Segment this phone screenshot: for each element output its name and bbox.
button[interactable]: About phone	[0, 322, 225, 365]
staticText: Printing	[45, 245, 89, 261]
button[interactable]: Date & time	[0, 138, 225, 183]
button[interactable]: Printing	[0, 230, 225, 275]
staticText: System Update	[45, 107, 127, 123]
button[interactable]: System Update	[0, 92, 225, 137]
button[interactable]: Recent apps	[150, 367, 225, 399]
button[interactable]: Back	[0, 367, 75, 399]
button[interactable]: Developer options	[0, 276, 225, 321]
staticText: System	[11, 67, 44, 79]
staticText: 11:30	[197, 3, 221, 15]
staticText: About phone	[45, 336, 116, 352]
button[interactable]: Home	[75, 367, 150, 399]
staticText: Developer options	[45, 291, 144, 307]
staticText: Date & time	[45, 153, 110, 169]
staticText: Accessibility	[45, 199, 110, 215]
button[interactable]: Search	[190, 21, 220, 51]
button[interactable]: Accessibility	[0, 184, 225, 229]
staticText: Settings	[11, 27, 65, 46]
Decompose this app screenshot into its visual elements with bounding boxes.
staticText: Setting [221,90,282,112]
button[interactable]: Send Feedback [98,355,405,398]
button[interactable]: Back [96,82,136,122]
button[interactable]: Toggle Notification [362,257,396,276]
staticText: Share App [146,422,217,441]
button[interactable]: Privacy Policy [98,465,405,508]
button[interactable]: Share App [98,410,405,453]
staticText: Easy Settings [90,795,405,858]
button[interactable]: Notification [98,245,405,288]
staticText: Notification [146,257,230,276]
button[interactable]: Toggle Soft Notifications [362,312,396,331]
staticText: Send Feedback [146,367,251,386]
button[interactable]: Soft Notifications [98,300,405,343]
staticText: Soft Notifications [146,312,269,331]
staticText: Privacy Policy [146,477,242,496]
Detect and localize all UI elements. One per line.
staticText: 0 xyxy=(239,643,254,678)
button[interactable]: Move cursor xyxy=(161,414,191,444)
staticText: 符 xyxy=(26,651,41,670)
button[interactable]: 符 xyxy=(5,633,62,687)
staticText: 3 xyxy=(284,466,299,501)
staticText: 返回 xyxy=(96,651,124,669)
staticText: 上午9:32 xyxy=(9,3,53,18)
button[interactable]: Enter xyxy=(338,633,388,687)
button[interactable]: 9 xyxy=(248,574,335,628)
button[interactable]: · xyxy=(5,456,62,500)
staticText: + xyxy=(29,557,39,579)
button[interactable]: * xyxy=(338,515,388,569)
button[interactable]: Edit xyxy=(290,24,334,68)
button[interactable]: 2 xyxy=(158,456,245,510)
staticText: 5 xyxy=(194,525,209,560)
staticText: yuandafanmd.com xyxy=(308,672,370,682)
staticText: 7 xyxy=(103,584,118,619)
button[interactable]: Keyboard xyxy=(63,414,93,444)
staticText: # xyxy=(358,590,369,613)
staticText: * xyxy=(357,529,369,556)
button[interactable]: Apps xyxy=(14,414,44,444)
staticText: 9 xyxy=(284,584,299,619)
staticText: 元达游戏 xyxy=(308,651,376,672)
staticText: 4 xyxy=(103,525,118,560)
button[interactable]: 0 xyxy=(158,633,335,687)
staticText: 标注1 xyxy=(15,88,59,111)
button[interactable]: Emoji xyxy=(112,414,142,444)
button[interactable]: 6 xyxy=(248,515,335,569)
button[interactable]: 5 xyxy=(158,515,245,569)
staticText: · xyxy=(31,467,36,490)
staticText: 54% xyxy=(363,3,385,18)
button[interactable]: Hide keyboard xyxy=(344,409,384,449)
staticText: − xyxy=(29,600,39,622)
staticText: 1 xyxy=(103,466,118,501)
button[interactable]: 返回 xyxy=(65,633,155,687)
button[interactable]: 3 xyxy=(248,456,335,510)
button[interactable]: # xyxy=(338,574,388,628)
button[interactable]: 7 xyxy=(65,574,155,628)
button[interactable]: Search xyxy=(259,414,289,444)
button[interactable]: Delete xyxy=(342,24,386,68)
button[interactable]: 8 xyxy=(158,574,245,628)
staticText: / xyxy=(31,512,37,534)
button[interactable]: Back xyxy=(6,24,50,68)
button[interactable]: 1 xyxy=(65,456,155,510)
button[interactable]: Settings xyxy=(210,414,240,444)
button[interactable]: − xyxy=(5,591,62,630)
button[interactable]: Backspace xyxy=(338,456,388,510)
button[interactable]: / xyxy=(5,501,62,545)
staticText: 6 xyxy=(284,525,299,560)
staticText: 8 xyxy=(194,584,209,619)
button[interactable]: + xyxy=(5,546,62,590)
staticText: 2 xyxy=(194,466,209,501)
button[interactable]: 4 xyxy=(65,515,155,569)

#####

§ **Required action**
All of the material should be set down exactly as it reads.

§ **Task response**
Segment this phone screenshot: for each element output its name and bbox.
button[interactable]: About phone	[0, 322, 225, 365]
staticText: Printing	[45, 245, 89, 261]
button[interactable]: Date & time	[0, 138, 225, 183]
button[interactable]: Printing	[0, 230, 225, 275]
staticText: System Update	[45, 107, 127, 123]
button[interactable]: System Update	[0, 92, 225, 137]
button[interactable]: Recent apps	[150, 367, 225, 399]
button[interactable]: Back	[0, 367, 75, 399]
button[interactable]: Developer options	[0, 276, 225, 321]
staticText: System	[11, 67, 44, 79]
staticText: 11:30	[197, 3, 221, 15]
staticText: About phone	[45, 336, 116, 352]
button[interactable]: Home	[75, 367, 150, 399]
staticText: Developer options	[45, 291, 144, 307]
staticText: Date & time	[45, 153, 110, 169]
staticText: Accessibility	[45, 199, 110, 215]
button[interactable]: Search	[190, 21, 220, 51]
button[interactable]: Accessibility	[0, 184, 225, 229]
staticText: Settings	[11, 27, 65, 46]
Decompose this app screenshot into its visual elements with bounding boxes.
staticText: Setting [221,90,282,112]
button[interactable]: Send Feedback [98,355,405,398]
button[interactable]: Back [96,82,136,122]
button[interactable]: Toggle Notification [362,257,396,276]
staticText: Share App [146,422,217,441]
button[interactable]: Privacy Policy [98,465,405,508]
button[interactable]: Share App [98,410,405,453]
staticText: Easy Settings [90,795,405,858]
button[interactable]: Notification [98,245,405,288]
staticText: Notification [146,257,230,276]
button[interactable]: Toggle Soft Notifications [362,312,396,331]
staticText: Send Feedback [146,367,251,386]
button[interactable]: Soft Notifications [98,300,405,343]
staticText: Soft Notifications [146,312,269,331]
staticText: Privacy Policy [146,477,242,496]
Detect and localize all UI elements. One per line.
staticText: 0 xyxy=(239,643,254,678)
button[interactable]: Move cursor xyxy=(161,414,191,444)
staticText: 符 xyxy=(26,651,41,670)
button[interactable]: 符 xyxy=(5,633,62,687)
staticText: 3 xyxy=(284,466,299,501)
staticText: 返回 xyxy=(96,651,124,669)
staticText: 上午9:32 xyxy=(9,3,53,18)
button[interactable]: Enter xyxy=(338,633,388,687)
button[interactable]: 9 xyxy=(248,574,335,628)
button[interactable]: · xyxy=(5,456,62,500)
staticText: + xyxy=(29,557,39,579)
button[interactable]: * xyxy=(338,515,388,569)
button[interactable]: Edit xyxy=(290,24,334,68)
button[interactable]: 2 xyxy=(158,456,245,510)
staticText: 5 xyxy=(194,525,209,560)
staticText: yuandafanmd.com xyxy=(308,672,370,682)
staticText: 7 xyxy=(103,584,118,619)
button[interactable]: Keyboard xyxy=(63,414,93,444)
staticText: # xyxy=(358,590,369,613)
staticText: * xyxy=(357,529,369,556)
button[interactable]: Apps xyxy=(14,414,44,444)
staticText: 9 xyxy=(284,584,299,619)
staticText: 元达游戏 xyxy=(308,651,376,672)
staticText: 4 xyxy=(103,525,118,560)
button[interactable]: 0 xyxy=(158,633,335,687)
staticText: 标注1 xyxy=(15,88,59,111)
button[interactable]: Emoji xyxy=(112,414,142,444)
button[interactable]: 6 xyxy=(248,515,335,569)
button[interactable]: 5 xyxy=(158,515,245,569)
staticText: · xyxy=(31,467,36,490)
staticText: 54% xyxy=(363,3,385,18)
button[interactable]: Hide keyboard xyxy=(344,409,384,449)
staticText: − xyxy=(29,600,39,622)
staticText: 1 xyxy=(103,466,118,501)
button[interactable]: 返回 xyxy=(65,633,155,687)
button[interactable]: 3 xyxy=(248,456,335,510)
button[interactable]: # xyxy=(338,574,388,628)
button[interactable]: 7 xyxy=(65,574,155,628)
button[interactable]: Search xyxy=(259,414,289,444)
button[interactable]: Delete xyxy=(342,24,386,68)
button[interactable]: 8 xyxy=(158,574,245,628)
staticText: / xyxy=(31,512,37,534)
button[interactable]: Back xyxy=(6,24,50,68)
button[interactable]: 1 xyxy=(65,456,155,510)
button[interactable]: Settings xyxy=(210,414,240,444)
button[interactable]: − xyxy=(5,591,62,630)
button[interactable]: Backspace xyxy=(338,456,388,510)
button[interactable]: / xyxy=(5,501,62,545)
staticText: 6 xyxy=(284,525,299,560)
staticText: 8 xyxy=(194,584,209,619)
button[interactable]: + xyxy=(5,546,62,590)
staticText: 2 xyxy=(194,466,209,501)
button[interactable]: 4 xyxy=(65,515,155,569)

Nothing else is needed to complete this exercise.